• [What is needed]: A word-for-word copy of the listing is what's needed; leave out every image.

Data provided section start

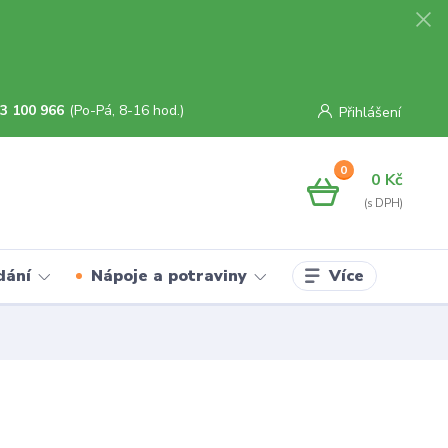
3 100 966
(Po-Pá, 8-16 hod.)
Přihlášení
0
0 Kč
Více
dání
Nápoje a potraviny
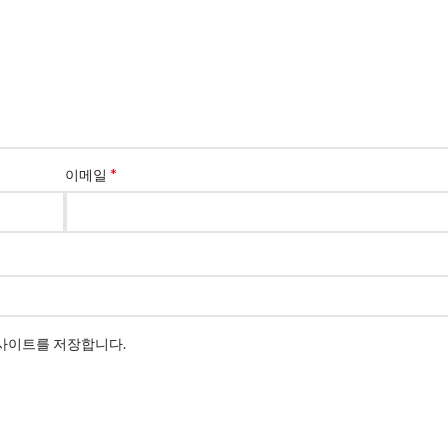
*
이메일
웹사이트를 저장합니다.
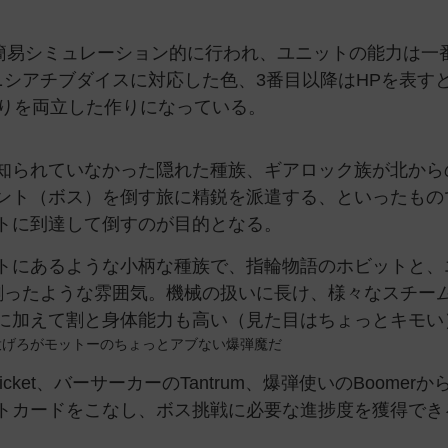
で簡易シミュレーション的に行われ、ユニットの能力は一
ニシアチブダイスに対応した色、3番目以降はHPを表す
触りを両立した作りになっている。
知られていなかった隠れた種族、ギアロック族が北から
ント（ボス）を倒す旅に精鋭を派遣する、といったもの
トに到達して倒すのが目的となる。
トにあるような小柄な種族で、指輪物語のホビットと、
割ったような雰囲気。機械の扱いに長け、様々なスチー
に加えて割と身体能力も高い（見た目はちょっとキモい
に投げろがモットーのちょっとアブない爆弾魔だ
icket、バーサーカーのTantrum、爆弾使いのBoomer
トカードをこなし、ボス挑戦に必要な進捗度を獲得でき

Data provided section end

• [Problem solution]:
3 100 966
(Po-Pá, 8-16 hod.)
Přihlášení
0
0 Kč
Více
dání
Nápoje a potraviny
*
이메일
웹사이트를 저장합니다.
で簡易シミュレーション的に行われ、ユニットの能力は一
ニシアチブダイスに対応した色、3番目以降はHPを表す
触りを両立した作りになっている。
知られていなかった隠れた種族、ギアロック族が北から
ント（ボス）を倒す旅に精鋭を派遣する、といったもの
トに到達して倒すのが目的となる。
トにあるような小柄な種族で、指輪物語のホビットと、
割ったような雰囲気。機械の扱いに長け、様々なスチー
に加えて割と身体能力も高い（見た目はちょっとキモい
に投げろがモットーのちょっとアブない爆弾魔だ
icket、バーサーカーのTantrum、爆弾使いのBoomer
トカードをこなし、ボス挑戦に必要な進捗度を獲得でき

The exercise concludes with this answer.